Question

Let the range of the function \[ f(x) = 6 + 16 \cos x \cdot \cos\left(\frac{\pi}{3} - x\right) \cdot \cos\left(\frac{\pi}{3} + x\right) \cdot \sin 3x \cdot \cos 6x, \quad x \in R \text{ be } [\alpha, \beta]. \] Then the distance of the point \((\alpha, \beta)\) from the line \(3x + 4y + 12 = 0\) is:

• A. 11
• B. 8
• C. 10
• D. 9

Hint:

To simplify expressions involving trigonometric functions, remember to use the product-to-sum and sum-to-product formulas, as well as double and triple angle identities.
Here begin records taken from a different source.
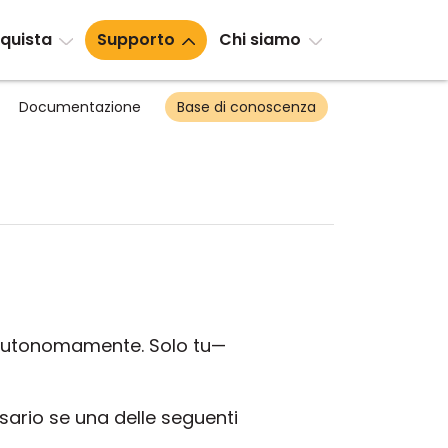
quista
Supporto
Chi siamo
Documentazione
Base di conoscenza
i autonomamente. Solo tu—
rio se una delle seguenti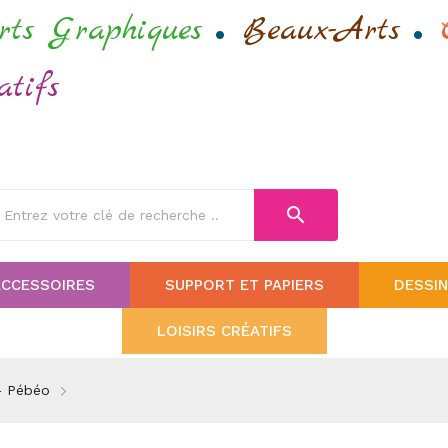
.
.
rts Graphiques
Beaux-Arts
atifs
search
ACCESSOIRES
SUPPORT ET PAPIERS
DESSIN
LOISIRS CRÉATIFS
 - Pébéo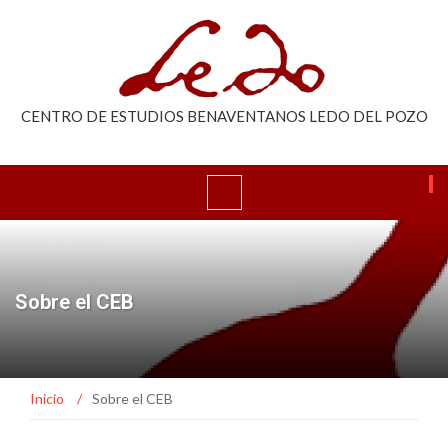
CENTRO DE ESTUDIOS BENAVENTANOS LEDO DEL POZO
Sobre el CEB
Inicio
/
Sobre el CEB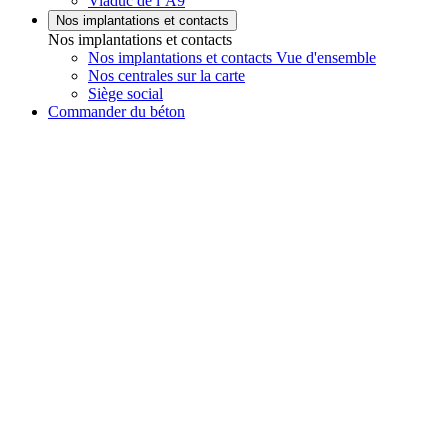
Viaduc de l’A9
Nos implantations et contacts
Nos implantations et contacts
Nos implantations et contacts Vue d'ensemble
Nos centrales sur la carte
Siège social
Commander du béton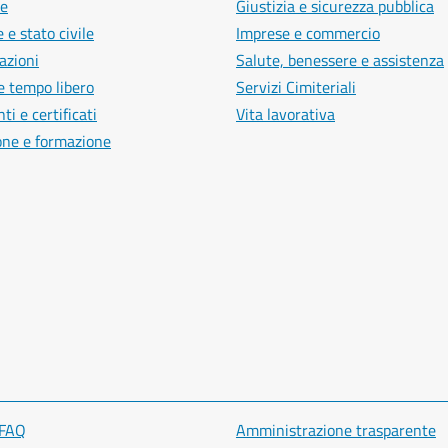
e
Giustizia e sicurezza pubblica
 e stato civile
Imprese e commercio
azioni
Salute, benessere e assistenza
e tempo libero
Servizi Cimiteriali
i e certificati
Vita lavorativa
one e formazione
 FAQ
Amministrazione trasparente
Recognizing these patterns helps in efficiently solving the problem.

Answer 1

The Correct Option is A

\[f(x) = 6 + 16 \cos x \cdot \cos\left(\frac{\pi}{3} - x\right) \cdot \cos\left(\frac{\pi}{3} + x\right) \cdot \sin 3x \cdot \cos 6x \] \[ = 6 + 16 \cos x \cdot \left(\cos^2\left(\frac{\pi}{3}\right) - \sin^2 x\right) \sin 3x \cos 6x \] \[ = 6 + 16 \cos x \cdot \left(\frac{1}{4} - \sin^2 x\right) \sin 3x \cos 6x \] \[ = 6 + 4 \cos x \cdot \left(1 - 4 \sin^2 x\right) \sin 3x \cos 6x \] \[ = 6 + 4 \cos x \cdot \left(1 - 4 \sin^2 x\right) \sin 3x \cos 6x \] Since \(\sin 3x = 3 \sin x - 4 \sin^3 x = \sin x(3 - 4 \sin^2 x)\), then \(1-4\sin^2 x = \frac{3\sin x - \sin 3x}{\sin x} - 4 \sin^2 x \) \[ = 6 + 4 \cos x \left(\cos 2x - \sin^2x\right) \sin 3x \cdot \cos 6x \] Using the identity \( \cos A \cos(A - B) \cos(A + B) = \frac{1}{4} \cos 3B \), we have: \[ \cos x \cos\left(\frac{\pi}{3} - x\right) \cos\left(\frac{\pi}{3} + x\right) = \frac{1}{4} \cos 3x \] So, \[ f(x) = 6 + 16 \cdot \frac{1}{4} \cos 3x \cdot \sin 3x \cdot \cos 6x = 6 + 4 \cos 3x \sin 3x \cos 6x = 6 + 2 \sin 6x \cos 6x = 6 + \sin 12x \] Since \( -1 \le \sin 12x \le 1 \), \[ 5 \le f(x) \le 7 \] So \( [\alpha, \beta] = [5, 7] \) The distance of the point \( (5, 7) \) from the line \( 3x + 4y + 12 = 0 \) is \[ \frac{|3(5) + 4(7) + 12|}{\sqrt{3^2 + 4^2}} = \frac{|15 + 28 + 12|}{5} = \frac{55}{5} = 11 \]